#### Answer

(a) The average density of the mixture is $810~kg/m^3$
(b) The average density of the mixture is $840~kg/m^3$

#### Work Step by Step

(a) We can find the volume of the gasoline.
$V_g = \frac{M_g}{\rho_g}$
$V_g = \frac{0.050~kg}{680~kg/m^3}$
$V_g = 7.35\times 10^{-5}~m^3$
We can find the volume of the water.
$V_w = \frac{M_w}{\rho_w}$
$V_w = \frac{0.050~kg}{1.00\times 10^3~kg/m^3}$
$V_w = 5.0\times 10^{-5}~m^3$
We can find the average density of the mixture.

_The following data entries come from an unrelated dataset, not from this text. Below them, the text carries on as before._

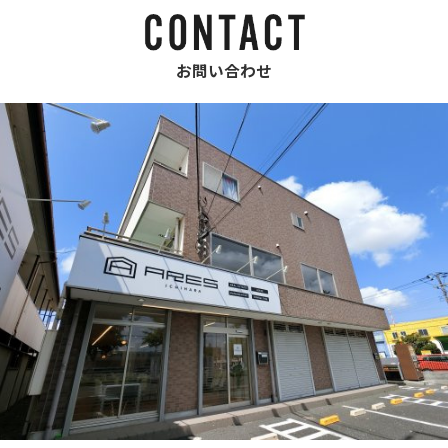
お問い合わせ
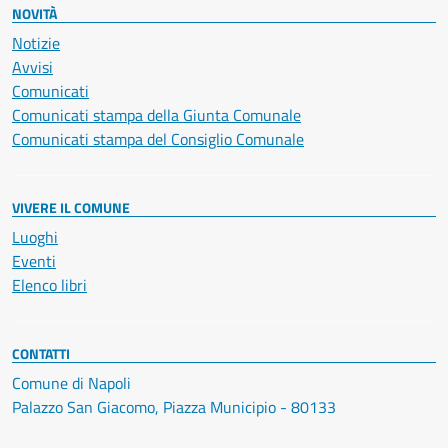
NOVITÀ
Notizie
Avvisi
Comunicati
Comunicati stampa della Giunta Comunale
Comunicati stampa del Consiglio Comunale
VIVERE IL COMUNE
Luoghi
Eventi
Elenco libri
CONTATTI
Comune di Napoli
Palazzo San Giacomo, Piazza Municipio - 80133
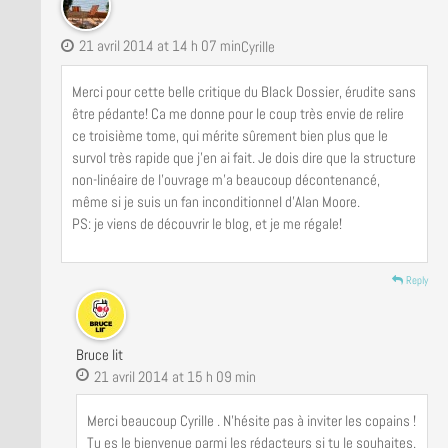
21 avril 2014 at 14 h 07 min
Cyrille
Merci pour cette belle critique du Black Dossier, érudite sans
être pédante! Ca me donne pour le coup très envie de relire
ce troisième tome, qui mérite sûrement bien plus que le
survol très rapide que j’en ai fait. Je dois dire que la structure
non-linéaire de l’ouvrage m’a beaucoup décontenancé,
même si je suis un fan inconditionnel d’Alan Moore.
PS: je viens de découvrir le blog, et je me régale!
Reply
Bruce lit
21 avril 2014 at 15 h 09 min
Merci beaucoup Cyrille . N’hésite pas à inviter les copains !
Tu es le bienvenue parmi les rédacteurs si tu le souhaites.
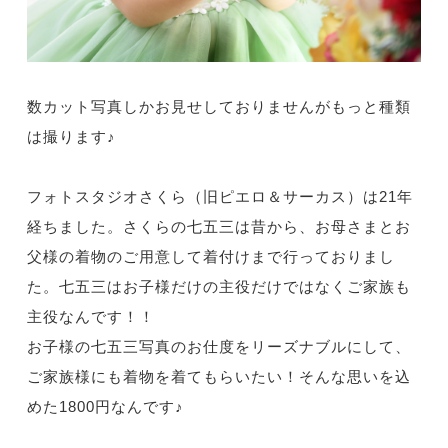
数カット写真しかお見せしておりませんがもっと種類
は撮ります♪
フォトスタジオさくら（旧ピエロ＆サーカス）は21年
経ちました。さくらの七五三は昔から、お母さまとお
父様の着物のご用意して着付けまで行っておりまし
た。七五三はお子様だけの主役だけではなくご家族も
主役なんです！！
お子様の七五三写真のお仕度をリーズナブルにして、
ご家族様にも着物を着てもらいたい！そんな思いを込
めた1800円なんです♪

$\rho = \frac{mass}{volume}$
$\rho = \frac{M_g+M_w}{V_g+V_w}$
$\rho = \frac{0.050~kg+0.050~kg}{(7.35\times 10^{-5}~m^3)+(5.0\times 10^{-5}~m^3)}$
$\rho = 810~kg/m^3$
The average density of the mixture is $810~kg/m^3$.

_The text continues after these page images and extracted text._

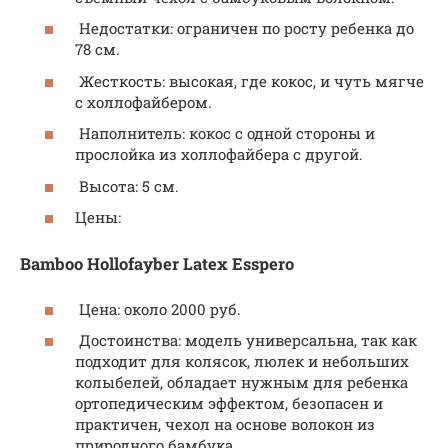
Недостатки: ограничен по росту ребенка до
78 см.
Жесткость: высокая, где кокос, и чуть мягче
с холлофайбером.
Наполнитель: кокос с одной стороны и
прослойка из холлофайбера с другой.
Высота: 5 см.
Цены:
Bamboo Hollofayber Latex Esspero
Цена: около 2000 руб.
Достоинства: модель универсальна, так как
подходит для колясок, люлек и небольших
колыбелей, обладает нужным для ребенка
ортопедическим эффектом, безопасен и
практичен, чехол на основе волокон из
природного бамбука.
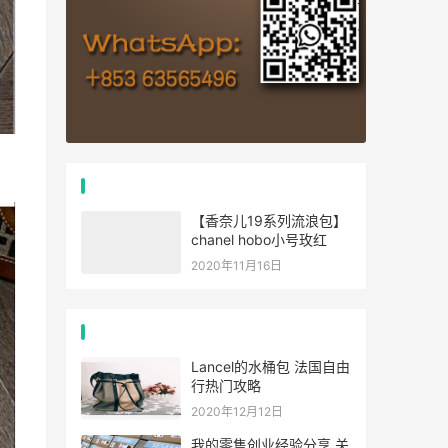
推荐文章
【香奈儿19系列流浪包】
chanel hobo小号玫红
2020年11月16日
经典文章
Lancel的水桶包 法国自由
行热门攻略
2020年12月12日
我的零售创业经验分享 关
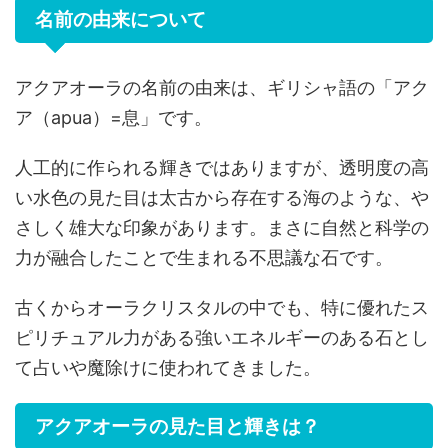
名前の由来について
アクアオーラの名前の由来は、ギリシャ語の「アク
ア（apua）=息」です。
人工的に作られる輝きではありますが、透明度の高
い水色の見た目は太古から存在する海のような、や
さしく雄大な印象があります。まさに自然と科学の
力が融合したことで生まれる不思議な石です。
古くからオーラクリスタルの中でも、特に優れたス
ピリチュアル力がある強いエネルギーのある石とし
て占いや魔除けに使われてきました。
アクアオーラの見た目と輝きは？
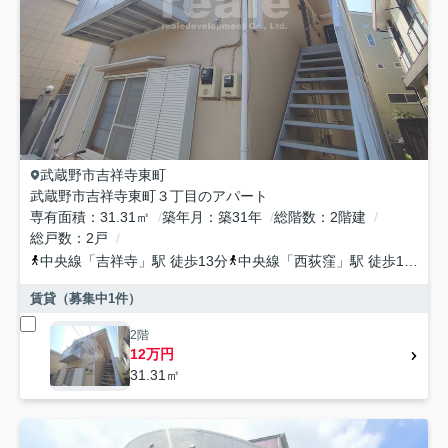
武蔵野市
吉祥寺東町
武蔵野市吉祥寺東町３丁目のアパート
専有面積
31.31㎡
築年月
築31年
総階数
2階建
総戸数
2戸
中央線
「
吉祥寺
」駅 徒歩13分
中央線
「
西荻窪
」駅 徒歩13分
賃貸（募集中
1
件）
2階
12万円
31.31㎡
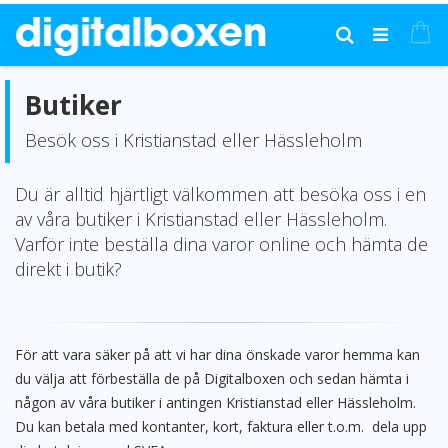
Hoppa
till
Mi
Sök
innehållet
Butiker
Besök oss i Kristianstad eller Hässleholm
Du är alltid hjärtligt välkommen att besöka oss i en
av våra butiker i Kristianstad eller Hässleholm.
Varför inte beställa dina varor online och hämta de
direkt i butik?
För att vara säker på att vi har dina önskade varor hemma kan
du välja att förbeställa de på Digitalboxen och sedan hämta i
någon av våra butiker i antingen Kristianstad eller Hässleholm.
Du kan betala med kontanter, kort, faktura eller t.o.m. dela upp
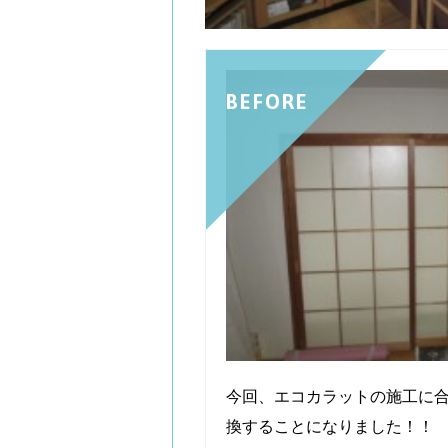
BEFORE
今回、エコカラットの施工に
換することになりました！！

(b) We can find the mass of the gasoline.
$M_g = V_g~\rho_g$
$M_g = (50\times 10^{-6}~m^3)(680~kg/m^3)$
$M_g = 0.034~kg$
We can find the mass of the water.
$M_w = V_w~\rho_w$
$M_w = (50\times 10^{-6}~m^3)(1.00\times 10^3~kg/m^3)$
$M_w = 0.050~kg$
We can find the average density of the mixture.
$\rho = \frac{mass}{volume}$
$\rho = \frac{M_g+M_w}{V_g+V_w}$
$\rho = \frac{0.034~kg+0.050~kg}{(50\times 10^{-6}~m^3)+(50\times 10^{-6}~m^3)}$
$\rho = 840~kg/m^3$
The average density of the mixture is $840~kg/m^3$.